The bait to lure us in is the premise that this is a coming-of-age film. While that is relatable to any adult watching this film, the scariest part is its rhetoric preface leading up to almost everything that is evil in the world today. Set in the early 1990s – a time before the modern day internet when teenagers would actually leave home to meet their friends, or use a brick-sized telephone to speak to them, or listen to a Sony Discman to shut out the rest of the world – Super Dark Times begins as a familiar story of adolescent teenage boys. Transitioning between the boys they were and the men they are becoming, the sense of carnal frustration and pent-up repression is hard to miss. They ride bikes, talk about movies, fantasise about girls, get into fights with other kids and everything typical of teenagers those days, until too much fooling around leads to a terrible accident.

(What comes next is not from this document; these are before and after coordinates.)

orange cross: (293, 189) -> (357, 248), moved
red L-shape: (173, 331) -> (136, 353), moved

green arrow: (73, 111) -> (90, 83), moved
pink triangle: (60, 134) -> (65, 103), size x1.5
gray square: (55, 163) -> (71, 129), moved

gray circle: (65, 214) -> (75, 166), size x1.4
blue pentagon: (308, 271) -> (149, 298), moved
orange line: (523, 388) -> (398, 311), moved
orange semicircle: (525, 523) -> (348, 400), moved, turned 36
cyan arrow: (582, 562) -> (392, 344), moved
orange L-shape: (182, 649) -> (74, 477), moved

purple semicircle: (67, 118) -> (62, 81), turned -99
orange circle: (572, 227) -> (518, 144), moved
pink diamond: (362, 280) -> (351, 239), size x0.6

What follows is the cover-up but also where the film launches itself into the bizarre psyche of a teen’s turbulent mind. Best friends Zach and Josh spiral out of control, experience an emotional disconnect, embrace solitude, struggle with guilt and grief, and all before we realise that both of them have a thing for Allison, a girl everyone seems to take for granted. During all this time, debut director Kevin Phillips examines how an unchecked act of juvenile folly can trigger unimaginable acts of cruelty. Keep in mind this film is set in an era prior to the infamous Columbine Massacre but during the onset of a social climate perceived in high school students suffering from boredom, insecurity, and a strong need for attention. Phillips not only brings this out as the film’s centripetal force that draws everything inward but also uses this to propel the story towards its inevitable and bloody conclusion.

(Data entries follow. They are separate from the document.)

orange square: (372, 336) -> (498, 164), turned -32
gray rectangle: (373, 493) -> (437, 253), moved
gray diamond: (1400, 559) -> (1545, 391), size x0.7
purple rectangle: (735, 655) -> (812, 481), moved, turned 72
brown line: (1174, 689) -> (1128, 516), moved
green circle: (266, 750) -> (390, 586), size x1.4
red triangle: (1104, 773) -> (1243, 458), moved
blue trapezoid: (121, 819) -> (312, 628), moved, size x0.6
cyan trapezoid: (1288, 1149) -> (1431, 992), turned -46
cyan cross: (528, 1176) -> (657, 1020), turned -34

While the conclusion can seem rushed or clichéd, the ending is actually brilliant when you really think about it. For instance, the twist in the story is so cleverly hidden that you may never even know you are watching a twist ending. Likewise, there are several other takeaways that can have viewers mulling over for days. In that vein of thought, Super Dark Days can be considered the next best thing after the seminal Donnie Darko. Is it scary? Not in the conventional sense of a horror film, but the subject matter is terrifyingly honest and always lurking beneath the surface. Yet you don’t always see it and perhaps some of it is left to imagination. But when you do, it’s like watching someone throwing a brick; only to have that brick hit you square in the face.